Una lunga esperienza come barbiere e una famiglia che gli vuole bene non sono stati abbastanza per tenerlo lontano dalla prigione delle dipendenze. E’ caduto e si è rialzato più volte ma ora il percorso è ricominciato con la giusta marcia e Antonio con l’aiuto del Centro per le dipendenze di Acerra e del progetto Game Over, non ha intenzione di tornare indietro.
“Non ero mai entrato in un liceo e quando al Brunelleschi di Afragola, ho visto tutti quei ragazzi presenti per ascoltarci mi sono reso conto di aver perso gran parte delle gioie che la vita avrebbe potuto regalarmi. Ho capito che in quell’aula nessuno c’era per un semplice caso e ho vissuto sulla pelle la responsabilità di parlare con il cuore in mano, senza fingermi forte ma con la certezza di far capire che le dipendenze non portano da nessuna parte. I ragazzi si avvicinano al pericolo inconsapevoli delle conseguenze che ne possono scaturire ma la verità è che la dipendenza dalla droga, dall’alcol o dal gioco ti spegne. Ti rende un invisibile ai tuoi stessi occhi e man mano agli occhi di chi ti sta accanto”. È da questo ultima esperienza, vissuta con gli educatori del Centro per le pluridipendenze di Acerra nell’ambito del progetto Game Over sostenuto da Fondazione CON IL SUD, che Antonio, 30 anni di Napoli, comincia a mettere insieme i pezzi di una storia che lo ha investito fin dal dodicesimo anno di età.

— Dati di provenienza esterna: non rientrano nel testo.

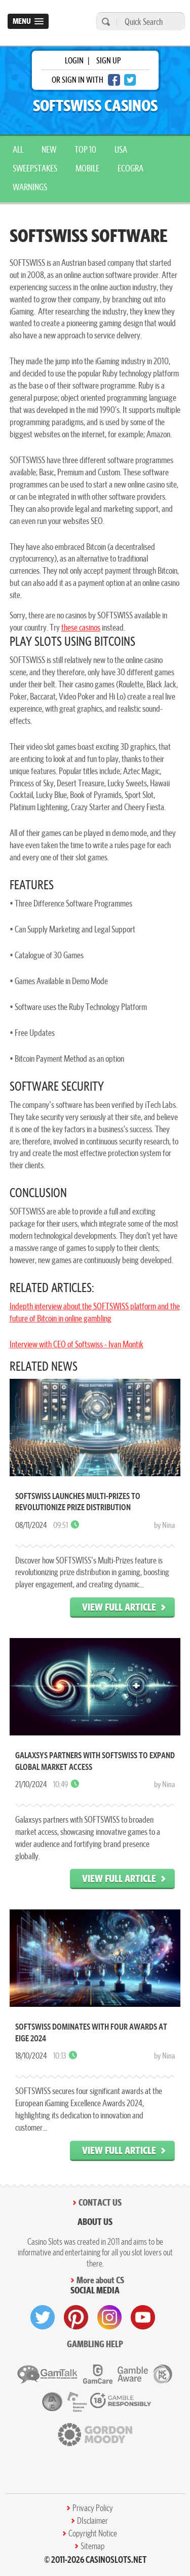  I want to click on [visit twitter], so click(42, 2317).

“All’inizio, erano i classici spinelli poi a 18 anni mi hanno offerto della cocaina e quello che aveva creduto essere solo un gioco mi ha man mano divorato. Ho frequentato la scuola solo fino alla prima media, non riuscivo a tenere un libro in mano e pur riuscendo ad assimilare le spiegazioni dei professori, non è bastato”, dice Antonio. Il suo rammarico è evidente ma anche la sua voglia di lasciarsi tutto alle spalle e ripartire con una nuova marcia. Sul polso destro sotto la felpa, si intravede un tatuaggio è un rasoio con una ragnatela per indicare l’old school dei barbieri. Il lavoro che Antonio fa da sempre. È bravo, ha una lunga esperienza e il titolare di lui si fida. Sul braccio ha anche altri disegni che ricordano il suo trascorso da ultras. “Ho fatto tante cose brutte ma se mi fermo a pensare solo a quello che ho commesso mi inabisso di nuovo ed invece voglio andare avanti, voglio respirare la calma”.

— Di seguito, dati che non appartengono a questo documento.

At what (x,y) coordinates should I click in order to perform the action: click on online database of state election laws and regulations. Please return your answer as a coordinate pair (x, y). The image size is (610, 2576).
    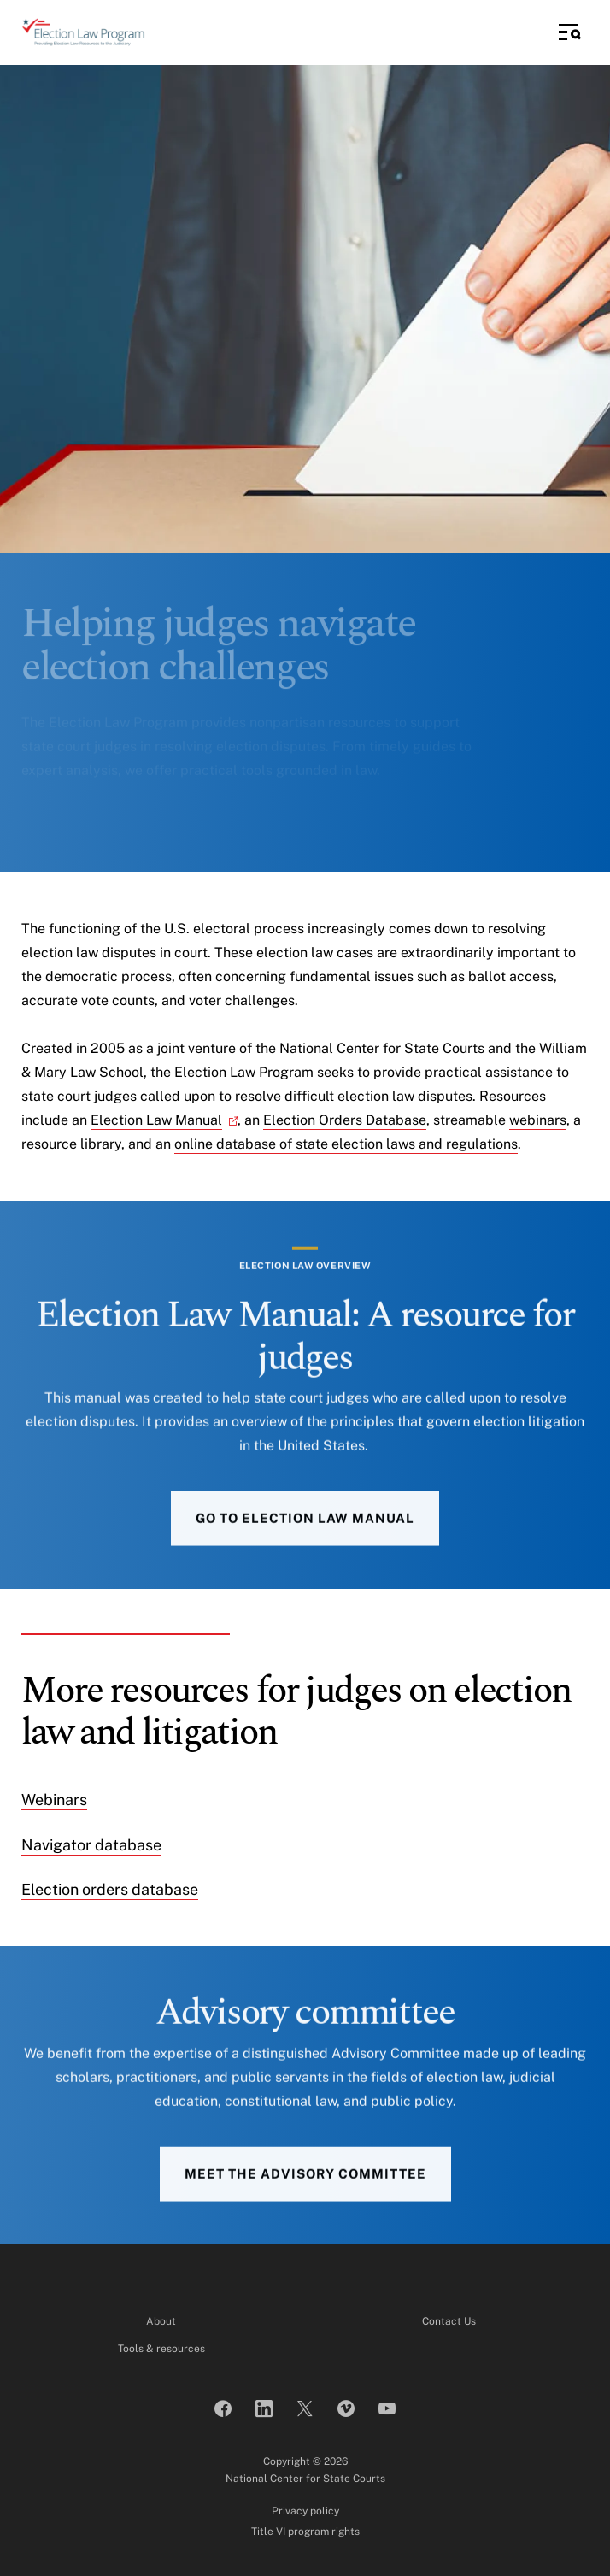     Looking at the image, I should click on (346, 1144).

Il percorso di riabilitazione lo ha cominciato ad ottobre 2023 ma la strada è tutta in salita. “Sono ricaduto diverse volte e l’ultima è stata il 27 dicembre, ero per strada, vagavo in macchina e a tratti ho anche sperato di morire, ora so che sono stato un vigliacco a desiderarlo. Mi sono salvato perché mia sorella Titti che era tornata dalla Germania per le festività natalizie, è venuta a cercarmi e mi ha riportato a casa. A casa dei miei genitori perché giustamente la mia compagna, mi aveva cacciato di casa difendendo per quel che poteva la tranquillità dei nostri figli”. A far scattare la molla però è stato Mario, il mio primogenito di soli tre anni. Un giorno, facendo evidentemente sintesi di tutte le mie assenze, mi disse: “papà questa non è casa tua, casa tua è dalla nonna”. Una frase semplice che mi arrivò come una tragica costatazione e che mi fece capire con tutta la chiarezza di questo mondo che non stavo condannando solo me stesso ma anche lui”. A distanza di quasi tre mesi, la vita di Antonio ha imboccato una direzione diversa. Ha chiuso con le amicizie del passato, la sera torna a casa perché sa che i figli lo aspettano e che questa è la vita che vuole.